Because the Hormel brisket was a commercially produced product, the code requires it to reach the minimally safe temperature of 135°F. Our CVap oven easily hit the mark. The Hormel brisket reached safe temp in a little under two hours. Clearly, the lower retherming temperature requirement, coupled with CVap’s high humidity retherming program, and the added ingredients (like phosphate) helped keep this pre-sliced brisket perfectly moist.

However, the food code requirements for previously cooked homemade brisket are more stringent. Code dictates that it must reach a minimum safe temperature of 165°F for 15 seconds. Our initial test reveal that this much larger brisket missed the mark on cook time. Unsurprisingly, this brisket, being twice as large as the Hormel product, took nearly twice as long to hit 165°F in the thickest part of the roast, between the point and flat. But no test is a failure, even if the results are not what we wanted. We headed back to the drawing board.
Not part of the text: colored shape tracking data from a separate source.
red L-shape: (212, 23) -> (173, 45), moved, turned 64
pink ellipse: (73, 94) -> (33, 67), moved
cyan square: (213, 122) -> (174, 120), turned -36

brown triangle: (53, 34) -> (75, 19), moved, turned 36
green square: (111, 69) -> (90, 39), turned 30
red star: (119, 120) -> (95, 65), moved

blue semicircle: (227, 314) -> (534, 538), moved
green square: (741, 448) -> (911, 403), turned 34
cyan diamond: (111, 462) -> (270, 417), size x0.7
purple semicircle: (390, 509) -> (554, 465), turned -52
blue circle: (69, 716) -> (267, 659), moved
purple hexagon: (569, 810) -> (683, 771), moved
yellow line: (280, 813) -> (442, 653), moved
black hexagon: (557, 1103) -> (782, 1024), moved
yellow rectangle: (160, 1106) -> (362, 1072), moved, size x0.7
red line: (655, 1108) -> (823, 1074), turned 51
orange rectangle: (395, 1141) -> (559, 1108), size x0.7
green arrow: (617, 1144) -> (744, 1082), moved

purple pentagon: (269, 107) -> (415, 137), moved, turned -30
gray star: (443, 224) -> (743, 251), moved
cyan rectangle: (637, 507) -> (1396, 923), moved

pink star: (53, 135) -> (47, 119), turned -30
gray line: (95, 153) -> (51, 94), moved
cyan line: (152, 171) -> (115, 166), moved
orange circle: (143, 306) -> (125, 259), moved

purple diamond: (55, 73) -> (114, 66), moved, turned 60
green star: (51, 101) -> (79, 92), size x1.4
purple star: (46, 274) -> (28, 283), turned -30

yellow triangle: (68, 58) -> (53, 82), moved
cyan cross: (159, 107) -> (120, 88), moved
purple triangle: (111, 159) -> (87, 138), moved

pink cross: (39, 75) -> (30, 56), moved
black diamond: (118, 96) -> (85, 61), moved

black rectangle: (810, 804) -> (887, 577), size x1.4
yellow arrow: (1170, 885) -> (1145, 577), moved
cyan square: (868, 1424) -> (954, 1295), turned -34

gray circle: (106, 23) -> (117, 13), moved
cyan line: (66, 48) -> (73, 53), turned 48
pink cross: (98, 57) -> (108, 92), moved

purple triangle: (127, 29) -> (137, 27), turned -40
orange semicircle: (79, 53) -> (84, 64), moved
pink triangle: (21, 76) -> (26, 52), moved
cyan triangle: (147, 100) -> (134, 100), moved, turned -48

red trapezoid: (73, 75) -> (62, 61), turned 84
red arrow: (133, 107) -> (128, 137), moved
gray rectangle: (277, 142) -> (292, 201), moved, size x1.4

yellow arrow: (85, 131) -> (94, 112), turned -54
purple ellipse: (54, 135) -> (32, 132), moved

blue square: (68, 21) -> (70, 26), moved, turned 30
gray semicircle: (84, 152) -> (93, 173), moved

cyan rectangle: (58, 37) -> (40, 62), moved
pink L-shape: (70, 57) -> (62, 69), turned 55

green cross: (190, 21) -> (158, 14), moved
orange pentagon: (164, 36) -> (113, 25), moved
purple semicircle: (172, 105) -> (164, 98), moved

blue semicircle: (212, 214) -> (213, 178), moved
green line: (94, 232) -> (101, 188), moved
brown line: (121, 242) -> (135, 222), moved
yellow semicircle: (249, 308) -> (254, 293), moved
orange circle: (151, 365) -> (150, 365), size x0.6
The solution was simple. We separated the whole brisket into the point and flat and wrapped them separately. Consequently, the two smaller cuts reached the required temperature within the two-hour limit. Although we didn’t test it, you could probably optimize the program by either decreasing the vapor and air temperatures or minimizing the temperature differential between the two (for example, Vapor 180°F/Air 190°F, or Vapor 190°F/Air 200°F).

Why Retherm?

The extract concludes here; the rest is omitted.